魔力に頼り過ぎる事の危うさを理解していないわね。

「エリーゼ様は生徒会の役員ではないのに、何故学園に貢献しているのでしょうか」

「それはプラチナ様だからですわ」

「学園の最高ランクは黄金とされていますが特別に白金が存在します。光の魔力の保持者以上に影響力があり、学園を陰から支える役目も担っています」

「そうでしたか」

何の権限もなく影響力だけね?

「ようするにエリーゼ様は学園で慈善活動を行われているのですね。
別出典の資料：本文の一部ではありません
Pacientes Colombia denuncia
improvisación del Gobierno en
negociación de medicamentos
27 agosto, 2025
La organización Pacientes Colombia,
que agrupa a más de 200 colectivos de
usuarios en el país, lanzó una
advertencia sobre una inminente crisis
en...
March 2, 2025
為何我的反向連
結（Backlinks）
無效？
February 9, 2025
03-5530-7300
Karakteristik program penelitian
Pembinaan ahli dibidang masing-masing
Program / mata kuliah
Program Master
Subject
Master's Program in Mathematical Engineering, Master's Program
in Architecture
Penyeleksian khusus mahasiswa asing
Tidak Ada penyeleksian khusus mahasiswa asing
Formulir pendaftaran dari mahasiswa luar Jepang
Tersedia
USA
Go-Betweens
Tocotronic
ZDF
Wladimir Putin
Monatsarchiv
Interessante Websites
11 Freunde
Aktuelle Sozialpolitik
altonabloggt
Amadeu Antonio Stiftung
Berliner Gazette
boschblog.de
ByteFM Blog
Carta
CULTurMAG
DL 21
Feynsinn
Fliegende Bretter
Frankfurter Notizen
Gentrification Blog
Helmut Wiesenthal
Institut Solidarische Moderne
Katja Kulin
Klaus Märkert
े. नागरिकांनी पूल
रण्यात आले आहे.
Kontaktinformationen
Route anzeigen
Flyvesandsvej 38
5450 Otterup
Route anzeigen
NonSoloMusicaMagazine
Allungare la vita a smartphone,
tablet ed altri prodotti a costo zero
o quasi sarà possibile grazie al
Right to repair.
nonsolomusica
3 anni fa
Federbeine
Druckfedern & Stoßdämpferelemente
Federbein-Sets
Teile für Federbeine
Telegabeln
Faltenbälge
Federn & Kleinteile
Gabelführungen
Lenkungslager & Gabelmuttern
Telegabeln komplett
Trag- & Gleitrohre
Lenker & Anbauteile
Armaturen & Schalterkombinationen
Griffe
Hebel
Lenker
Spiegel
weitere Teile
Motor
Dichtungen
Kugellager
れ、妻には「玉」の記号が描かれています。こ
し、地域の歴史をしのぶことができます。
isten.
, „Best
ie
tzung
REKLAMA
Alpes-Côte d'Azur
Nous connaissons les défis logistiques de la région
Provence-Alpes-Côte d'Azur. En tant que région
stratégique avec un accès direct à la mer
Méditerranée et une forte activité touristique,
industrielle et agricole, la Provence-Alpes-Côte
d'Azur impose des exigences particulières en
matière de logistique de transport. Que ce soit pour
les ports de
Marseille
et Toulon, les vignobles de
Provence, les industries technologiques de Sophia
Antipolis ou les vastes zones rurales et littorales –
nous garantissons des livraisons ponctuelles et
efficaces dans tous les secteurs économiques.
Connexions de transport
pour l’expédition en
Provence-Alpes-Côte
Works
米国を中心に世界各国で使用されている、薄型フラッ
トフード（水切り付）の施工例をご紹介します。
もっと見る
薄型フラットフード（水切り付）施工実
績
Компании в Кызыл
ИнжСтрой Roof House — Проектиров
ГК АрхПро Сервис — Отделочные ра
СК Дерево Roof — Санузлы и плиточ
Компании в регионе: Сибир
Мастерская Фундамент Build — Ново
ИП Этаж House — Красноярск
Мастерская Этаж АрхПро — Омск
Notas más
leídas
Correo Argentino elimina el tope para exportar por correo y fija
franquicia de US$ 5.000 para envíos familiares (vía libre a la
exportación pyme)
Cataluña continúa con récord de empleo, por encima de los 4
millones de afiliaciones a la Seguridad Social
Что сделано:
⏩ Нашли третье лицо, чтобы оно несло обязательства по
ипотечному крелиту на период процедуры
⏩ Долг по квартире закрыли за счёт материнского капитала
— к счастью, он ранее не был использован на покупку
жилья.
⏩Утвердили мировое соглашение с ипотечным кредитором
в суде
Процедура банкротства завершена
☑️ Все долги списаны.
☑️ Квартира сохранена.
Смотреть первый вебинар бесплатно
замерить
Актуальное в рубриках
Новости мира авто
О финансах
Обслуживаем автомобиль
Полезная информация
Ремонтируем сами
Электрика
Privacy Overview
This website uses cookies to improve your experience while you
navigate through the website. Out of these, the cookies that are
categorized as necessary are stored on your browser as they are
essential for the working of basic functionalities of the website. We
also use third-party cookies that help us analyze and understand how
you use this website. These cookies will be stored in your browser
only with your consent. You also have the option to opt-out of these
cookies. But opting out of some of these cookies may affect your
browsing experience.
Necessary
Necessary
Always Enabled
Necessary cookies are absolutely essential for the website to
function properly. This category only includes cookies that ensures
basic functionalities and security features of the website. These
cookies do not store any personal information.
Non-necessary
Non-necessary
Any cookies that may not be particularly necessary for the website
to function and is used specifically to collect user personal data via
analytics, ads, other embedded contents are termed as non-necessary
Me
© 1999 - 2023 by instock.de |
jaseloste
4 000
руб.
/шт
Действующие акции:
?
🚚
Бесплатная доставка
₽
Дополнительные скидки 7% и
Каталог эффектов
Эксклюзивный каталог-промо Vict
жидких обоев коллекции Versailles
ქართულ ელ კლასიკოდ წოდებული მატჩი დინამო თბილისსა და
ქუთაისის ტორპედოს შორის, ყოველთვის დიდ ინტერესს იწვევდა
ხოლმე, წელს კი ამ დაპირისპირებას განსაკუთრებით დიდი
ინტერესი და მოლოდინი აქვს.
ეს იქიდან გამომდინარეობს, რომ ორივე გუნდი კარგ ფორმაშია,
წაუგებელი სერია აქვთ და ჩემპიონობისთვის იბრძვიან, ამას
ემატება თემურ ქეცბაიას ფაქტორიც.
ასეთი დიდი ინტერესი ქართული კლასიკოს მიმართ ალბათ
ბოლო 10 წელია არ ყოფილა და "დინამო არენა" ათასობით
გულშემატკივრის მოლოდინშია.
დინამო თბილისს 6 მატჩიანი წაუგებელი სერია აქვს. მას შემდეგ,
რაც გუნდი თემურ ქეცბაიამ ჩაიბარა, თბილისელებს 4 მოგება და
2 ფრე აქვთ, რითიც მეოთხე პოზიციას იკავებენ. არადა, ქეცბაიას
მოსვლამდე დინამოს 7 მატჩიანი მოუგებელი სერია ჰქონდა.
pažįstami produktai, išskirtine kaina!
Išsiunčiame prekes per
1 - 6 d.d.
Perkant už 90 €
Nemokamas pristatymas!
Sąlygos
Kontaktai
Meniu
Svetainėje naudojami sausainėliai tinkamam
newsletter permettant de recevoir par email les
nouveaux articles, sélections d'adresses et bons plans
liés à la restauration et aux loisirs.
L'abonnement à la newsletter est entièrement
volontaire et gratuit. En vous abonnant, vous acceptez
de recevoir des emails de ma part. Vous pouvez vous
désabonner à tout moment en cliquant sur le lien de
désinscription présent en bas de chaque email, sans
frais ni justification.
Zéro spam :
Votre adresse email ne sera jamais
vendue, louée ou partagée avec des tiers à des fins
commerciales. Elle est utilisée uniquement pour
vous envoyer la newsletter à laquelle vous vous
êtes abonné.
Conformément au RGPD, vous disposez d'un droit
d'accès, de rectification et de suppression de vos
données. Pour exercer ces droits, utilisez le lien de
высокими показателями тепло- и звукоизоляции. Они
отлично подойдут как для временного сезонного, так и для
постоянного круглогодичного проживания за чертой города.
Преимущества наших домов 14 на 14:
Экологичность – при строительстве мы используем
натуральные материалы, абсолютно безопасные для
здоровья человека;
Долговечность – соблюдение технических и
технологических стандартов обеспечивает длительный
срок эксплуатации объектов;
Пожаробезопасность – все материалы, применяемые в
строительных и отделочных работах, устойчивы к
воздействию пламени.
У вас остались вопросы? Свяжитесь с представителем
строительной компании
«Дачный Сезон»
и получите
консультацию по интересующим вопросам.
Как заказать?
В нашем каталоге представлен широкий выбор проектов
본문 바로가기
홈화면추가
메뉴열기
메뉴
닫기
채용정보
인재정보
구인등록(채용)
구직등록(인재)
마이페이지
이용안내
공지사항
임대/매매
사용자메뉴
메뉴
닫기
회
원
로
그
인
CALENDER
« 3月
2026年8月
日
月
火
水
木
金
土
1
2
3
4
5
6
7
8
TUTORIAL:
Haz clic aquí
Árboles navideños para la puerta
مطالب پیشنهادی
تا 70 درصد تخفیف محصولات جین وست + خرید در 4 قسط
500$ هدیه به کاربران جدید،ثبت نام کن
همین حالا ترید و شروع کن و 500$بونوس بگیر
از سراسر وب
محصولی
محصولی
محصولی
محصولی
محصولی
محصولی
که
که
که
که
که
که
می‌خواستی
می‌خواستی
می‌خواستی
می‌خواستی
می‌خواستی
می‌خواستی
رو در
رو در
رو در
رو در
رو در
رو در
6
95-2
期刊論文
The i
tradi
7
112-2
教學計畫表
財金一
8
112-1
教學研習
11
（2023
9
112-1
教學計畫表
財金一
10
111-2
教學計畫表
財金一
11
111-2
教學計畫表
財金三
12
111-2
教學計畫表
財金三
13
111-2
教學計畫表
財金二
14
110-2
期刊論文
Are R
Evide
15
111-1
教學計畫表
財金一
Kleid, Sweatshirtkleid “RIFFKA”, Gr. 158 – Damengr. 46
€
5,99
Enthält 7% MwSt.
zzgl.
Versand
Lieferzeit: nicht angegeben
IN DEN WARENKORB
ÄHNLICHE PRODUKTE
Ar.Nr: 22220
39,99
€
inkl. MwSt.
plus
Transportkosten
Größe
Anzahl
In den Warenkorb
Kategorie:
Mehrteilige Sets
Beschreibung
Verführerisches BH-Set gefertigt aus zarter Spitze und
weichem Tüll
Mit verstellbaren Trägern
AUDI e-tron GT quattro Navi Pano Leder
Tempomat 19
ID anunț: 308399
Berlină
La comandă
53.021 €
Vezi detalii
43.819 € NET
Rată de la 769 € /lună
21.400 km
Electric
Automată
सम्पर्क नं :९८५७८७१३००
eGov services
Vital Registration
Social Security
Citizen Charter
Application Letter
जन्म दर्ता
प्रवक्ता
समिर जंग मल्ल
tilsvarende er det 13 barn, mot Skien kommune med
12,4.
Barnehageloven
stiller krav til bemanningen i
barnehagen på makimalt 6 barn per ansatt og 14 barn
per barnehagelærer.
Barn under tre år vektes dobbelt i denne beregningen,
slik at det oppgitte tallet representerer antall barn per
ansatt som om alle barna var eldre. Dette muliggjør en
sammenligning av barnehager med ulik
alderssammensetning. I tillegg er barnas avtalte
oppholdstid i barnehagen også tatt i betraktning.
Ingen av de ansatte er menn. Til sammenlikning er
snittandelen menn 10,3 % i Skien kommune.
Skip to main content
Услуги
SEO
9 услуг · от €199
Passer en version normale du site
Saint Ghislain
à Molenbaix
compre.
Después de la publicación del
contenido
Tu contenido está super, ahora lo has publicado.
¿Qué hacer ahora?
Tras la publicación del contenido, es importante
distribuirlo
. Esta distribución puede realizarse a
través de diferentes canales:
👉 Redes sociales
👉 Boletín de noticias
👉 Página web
素晴らしいですわ」

「えっ…」

「慈善活動」

私の言っている意味を理解していないようですわね。

「ええ、表には決して出ずに手柄をすべて横取りされても、尽くすなんてなんて素晴らしいのでしょう」

「横取りなど…!」

「翡翠、言葉を慎みなさい」

「失礼しました」


笑顔でさらりと言った言葉に皆さんの表情が真っ青になる。

だけど彼等は知っているのかしら?
一年生の間でエリーゼ様の噂がどのように囁かれていたのか。


「あの、翡翠さん」

「はい」

「先ほどおっしゃられた言葉は、学園内で噂があるのでしょうか」


沈黙を守る中、一人発言をして来たのは光の魔力の保持者の少女だった。


「確かにエリーゼ様は正当な評価を受けていないのは事実です。言い方は悪いですがエリーゼ様を利益に使用しているのは確かです」

「サーシャさん!貴女…」

「落ち着くんだエカテリーナ」


これは意外だわ。
大人しいと思いきや、ちゃんと自己主張ができるようね。


王族よりな考えを持つクライア公爵家のご令嬢。
他の令嬢よりは優秀ですけど、王族派故に翡翠の発言は気に入らないようですわね。


「申し訳ありません。翡翠は貴族令嬢でしたが、我が帝国の優秀な官僚でもございます故に…我が国は家柄はそこまで優先されず能力のある方を最優先されるのです」

「それは…」

「素晴らしい!では貴族が独占して政治をしないと言う事ですね」

私の言葉に身を乗り出す眼鏡をかけた男性生徒。
彼も思う所はあるようだわ。


「スコットさん、黙っていてくださいな」

「いいえ、黙りませんよ。私はロナウド様を慕ってはいますが、今の我が国の政治は時代錯誤だと感じています。エリーゼさんがもっと評価されるべきなのに未だに低姿勢であることは由々しき事態です」

「あら?腓骨のある方ね」

サーシャさんと言い、スコットさんと言い。
平民でもこうしてちゃんと意志を貫ける方がいたのは驚いたと同時に少しだけ安堵したわ。